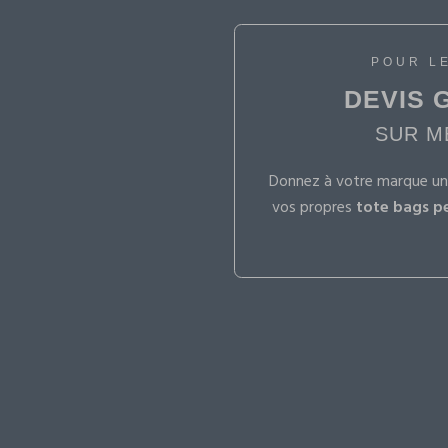
POUR L
DEVIS 
SUR M
Donnez à votre marque un
vos propres
tote bags p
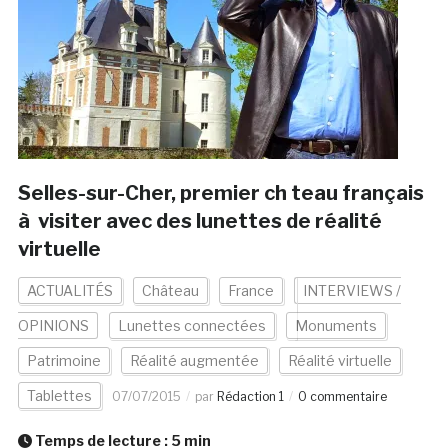
Selles-sur-Cher, premier ch teau français
à visiter avec des lunettes de réalité
virtuelle
ACTUALITÉS
Château
France
INTERVIEWS /
OPINIONS
Lunettes connectées
Monuments
Patrimoine
Réalité augmentée
Réalité virtuelle
Tablettes
07/07/2015
par
Rédaction 1
0 commentaire
Temps de lecture :
5
min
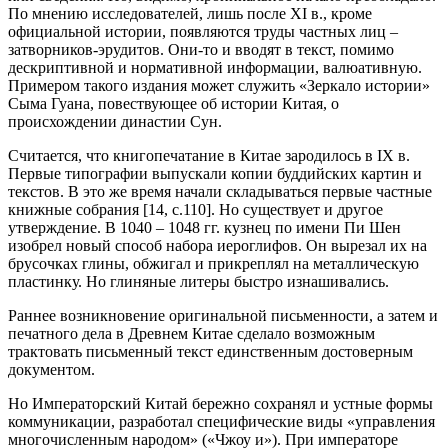
По мнению исследователей, лишь после XI в., кроме
официальной истории, появляются труды частных лиц –
затворников-эрудитов. Они-то и вводят в текст, помимо
дескриптивной и нормативной информации, валюативную.
Примером такого издания может служить «Зеркало истории»
Сыма Гуана, повествующее об истории Китая, о
происхождении династии Сун.
Считается, что книгопечатание в Китае зародилось в IX в.
Первые типографии выпускали копии буддийских картин и
текстов. В это же время начали складываться первые частные
книжные собрания [14, с.110]. Но существует и другое
утверждение. В 1040 – 1048 гг. кузнец по имени Пи Шен
изобрел новый способ набора иероглифов. Он вырезал их на
брусочках глины, обжигал и прикреплял на металлическую
пластинку. Но глиняные литеры быстро изнашивались.
Раннее возникновение оригинальной письменности, а затем и
печатного дела в Древнем Китае сделало возможным
трактовать письменный текст единственным достоверным
документом.
Но Императорский Китай бережно сохранял и устные формы
коммуникации, разработал специфические виды «управления
многочисленным народом» («Чжоу и»). При императоре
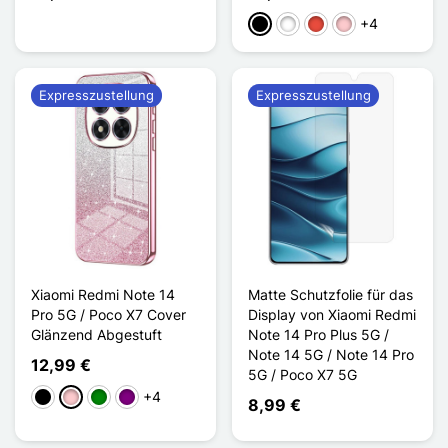
+4
Schwarz
Weiß
Rot
Pink
Expresszustellung
Expresszustellung
Xiaomi Redmi Note 14
Matte Schutzfolie für das
Pro 5G / Poco X7 Cover
Display von Xiaomi Redmi
Glänzend Abgestuft
Note 14 Pro Plus 5G /
Note 14 5G / Note 14 Pro
12,99 €
5G / Poco X7 5G
+4
Schwarz
Pink
Grün
Violett
8,99 €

----------------

» **EXERCISE**: Output the material verbatim, skipping the images.

» **EXERCISE ANSWER**:
POUR L
DEVIS 
SUR M
Donnez à votre marque un
vos propres
tote bags p
Selles-sur-Cher, premier ch teau français
à visiter avec des lunettes de réalité
virtuelle
ACTUALITÉS
Château
France
INTERVIEWS /
OPINIONS
Lunettes connectées
Monuments
Patrimoine
Réalité augmentée
Réalité virtuelle
Tablettes
07/07/2015
par
Rédaction 1
0 commentaire
Temps de lecture :
5
min
По мнению исследователей, лишь после XI в., кроме
официальной истории, появляются труды частных лиц –
затворников-эрудитов. Они-то и вводят в текст, помимо
дескриптивной и нормативной информации, валюативную.
Примером такого издания может служить «Зеркало истории»
Сыма Гуана, повествующее об истории Китая, о
происхождении династии Сун.
Считается, что книгопечатание в Китае зародилось в IX в.
Первые типографии выпускали копии буддийских картин и
текстов. В это же время начали складываться первые частные
книжные собрания [14, с.110]. Но существует и другое
утверждение. В 1040 – 1048 гг. кузнец по имени Пи Шен
изобрел новый способ набора иероглифов. Он вырезал их на
брусочках глины, обжигал и прикреплял на металлическую
пластинку. Но глиняные литеры быстро изнашивались.
Раннее возникновение оригинальной письменности, а затем и
печатного дела в Древнем Китае сделало возможным
трактовать письменный текст единственным достоверным
документом.
Но Императорский Китай бережно сохранял и устные формы
коммуникации, разработал специфические виды «управления
многочисленным народом» («Чжоу и»). При императоре
+4
Schwarz
Weiß
Rot
Pink
Expresszustellung
Expresszustellung
Xiaomi Redmi Note 14
Matte Schutzfolie für das
Pro 5G / Poco X7 Cover
Display von Xiaomi Redmi
Glänzend Abgestuft
Note 14 Pro Plus 5G /
Note 14 5G / Note 14 Pro
12,99 €
5G / Poco X7 5G
+4
Schwarz
Pink
Grün
Violett
8,99 €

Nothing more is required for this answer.